Sharing of Computational Resources

Information about how computational resources on the central HPC clusters of the University are shared among users.

General and system-specific terms for shared access and resource usage

The total computing time available on the central HPC systems is a scarce resource. In order to meet several competing goals as far as possible, such as easy access in particular for HPC entrants, efficient use of the available computation time, undisturbed allocation of resources for high-end users, and a reasonable distribution of computation time, we provide a diverse environment that combines different approaches and that sometimes also depends on system-specific modalities.

Bonna:

  • Computational Resources are shared as equally as possible (see below) among research groups.
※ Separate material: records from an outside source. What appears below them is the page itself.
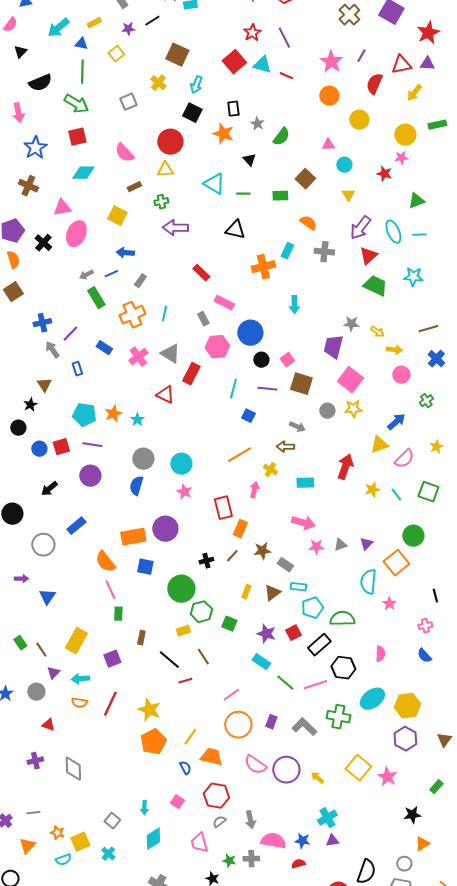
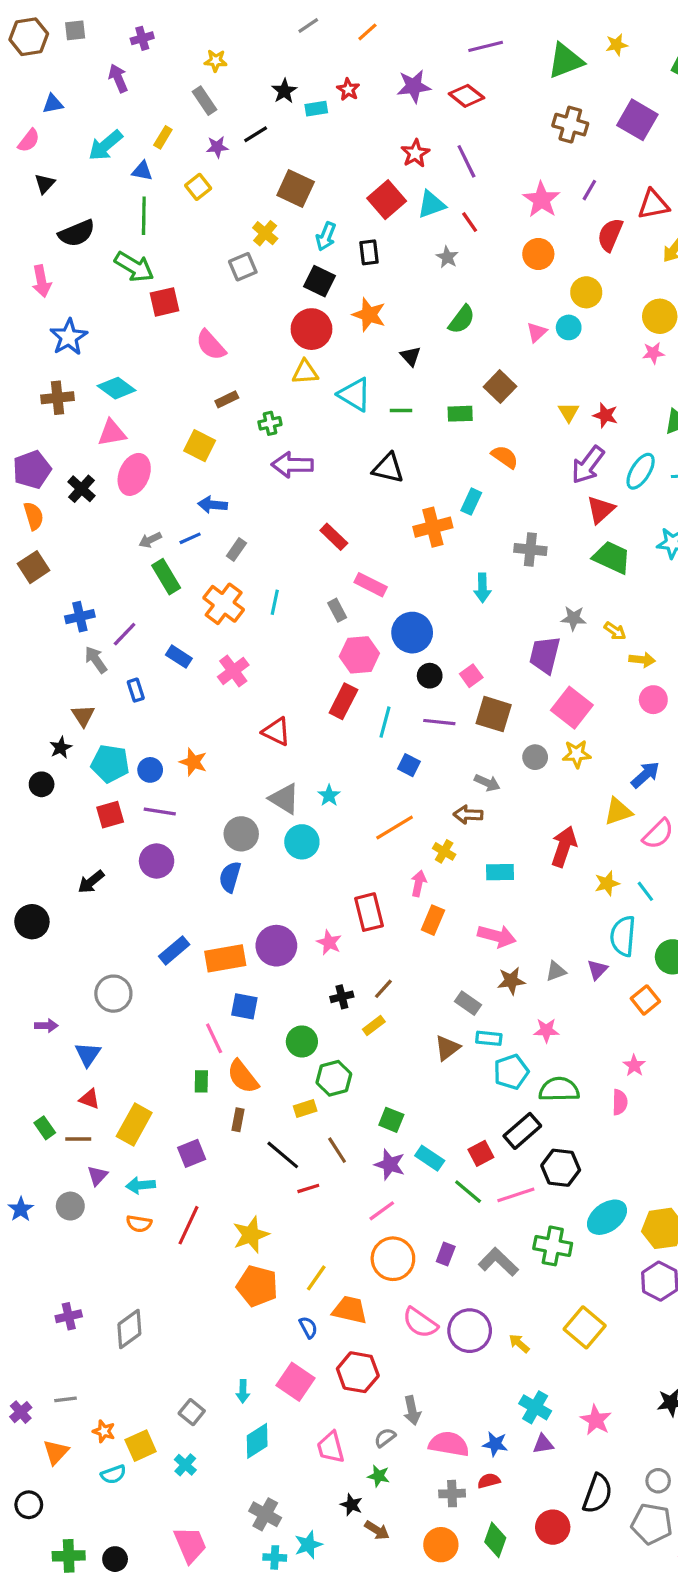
brown cross: (349, 15) -> (570, 125), turned -30
yellow rectangle: (94, 23) -> (163, 137), turned -32
cyan triangle: (262, 65) -> (431, 204), turned -36
red line: (286, 76) -> (470, 222), turned 32
gray square: (128, 102) -> (243, 267), moved
black rectangle: (233, 109) -> (369, 252), moved
gray star: (257, 124) -> (447, 257), moved
red square: (77, 137) -> (165, 302), moved
red circle: (170, 142) -> (311, 329), moved
pink triangle: (328, 145) -> (537, 332), turned -40
cyan circle: (344, 165) -> (569, 327), moved
yellow triangle: (165, 170) -> (305, 372), moved
cyan diamond: (83, 173) -> (117, 388), moved, turned 35
red star: (384, 174) -> (605, 415), moved
brown cross: (28, 186) -> (58, 398), turned -30
cyan ellipse: (393, 232) -> (641, 471), turned 55
gray cross: (324, 252) -> (530, 549), moved
orange cross: (132, 315) -> (224, 604), turned -30
gray triangle: (170, 354) -> (284, 799), moved
red rectangle: (191, 374) -> (343, 701), moved
orange star: (113, 414) -> (193, 762), turned -30
cyan pentagon: (84, 415) -> (110, 764), moved
cyan star: (137, 420) -> (329, 795), moved
blue circle: (39, 449) -> (150, 770), moved
pink star: (184, 492) -> (329, 942), moved
blue rectangle: (76, 526) -> (174, 950), moved
orange rectangle: (240, 529) -> (433, 920), moved
gray circle: (43, 545) -> (113, 994), moved
pink star: (316, 547) -> (546, 1030), moved
brown star: (262, 551) -> (511, 981), moved
orange semicircle: (105, 562) -> (243, 1077), moved
orange square: (396, 563) -> (645, 1000), size x0.7
cyan semicircle: (368, 582) -> (623, 936), moved
green circle: (181, 589) -> (302, 1041), size x0.7
pink line: (110, 590) -> (214, 1038), moved
yellow rectangle: (246, 592) -> (374, 1026), moved, turned 32
green square: (229, 624) -> (391, 1120), moved
red square: (293, 633) -> (481, 1153), moved
purple star: (266, 634) -> (390, 1164), moved
brown line: (41, 650) -> (78, 1139), turned -56
pink semicircle: (380, 654) -> (620, 1102), moved
yellow star: (149, 710) -> (251, 1235), turned 30
red triangle: (48, 725) -> (89, 1099), moved
orange pentagon: (153, 742) -> (257, 1286), turned -30
gray diamond: (73, 769) -> (129, 1329), turned 55
pink star: (387, 777) -> (596, 1420), moved
pink square: (177, 802) -> (296, 1382), size x1.6
cyan cross: (327, 818) -> (535, 1407), turned -30
gray semicircle: (219, 822) -> (385, 1438), moved
gray cross: (251, 859) -> (452, 1494), moved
To this end, research group heads receive confirmation requests via e-mail to the address that is associated to their Uni-ID if a user fills out the registration form for gaining access to Bonna and thereby claims being affiliated to the respective research group. Confirmations are carried out by replying to these emails. Only when this happens, the access request is issued to the Bonna admins.
  • Access is restricted in time. As a rule of thumb, students and fully graduated researchers receive access for six and twelve months respectively, and professors receive access for sixty months. Of course, accounts can be prolongated via the corresponding form when they (are about to) expire. Moreover, accounts are deactivated when the respective person leaves the university. See this flowchart for an illustration of the account lifecycle.

Marvin:

  • Computational Resources are shared as equally as possible (see below) among research groups. To this end, research group heads are asked to grant permission to a user that has filled out the (prospective) registration form for gaining access to Marvin and that thereby claims being affiliated to the respective research group. The permissions are granted via a self-service portal. To this end, research group heads are kindly asked to register using the Marvin registration form once (unless they anyways did this before to get access to the system). Group leaders may delegate group management. Information on Marvin group management can be found in our wiki.
  • Access is restricted in time. As a rule of thumb, students and fully graduated researchers receive access for six and twelve months respectively, and professors receive access for sixty months. Of course, accounts can be prolongated via the corresponding form when they (are about to) expire.

Bender:

  • Computational Resources are shared as equally as possible (see below) among users. Students are granted access related to a thesis, course, or project, when confirmed by the head of a research group that shows responsible for this person. To this end, research group heads receive confirmation requests via e-mail to the address that is associated to their Uni-ID which they need to reply to in order to actually issue the access request of the user to the Bender admins.

General information about the sharing of computational resources.

As described system-speficially above, either each research group or each user principally receives an equal share of the total computing time (group share or user share) which is however not to be understood as a static contingent but rather as a dynamic (priority) measure. Using these share measures, submitted jobs will be scheduled by Slurm in the following way:

  • Jobs can always be submitted irrespective of the state of the share. Jobs will always run as long as there are computational resources available that have not been scheduled for higher priority jobs. This means in particular that "unused" computing time is assigned whenever meaningfully possible (requested and available resources fit together).
  • Running jobs use up the share according to the requested resources (CPU cores and RAM). Requesting just a single core but all of the available memory on a node is equivalent to requesting all cores.
  • When a share is exhausted, jobs are enqueued and scheduled with a lower priority than any job associated to a share that is not yet exhausted. This ensures in particular that occasional users will usually be able to start small jobs rather timely.
  • Group shares recover over time (with present settings, about 20 days of not running jobs will fully recover a share).
  • When the number of research groups or users on the system changes, this is reflected in the size of all shares.
  • Please consider that the non-interference and "schedulability" of jobs is further established using job partitions with different, system-specific, properties (such as, e.g., a maximum job "length").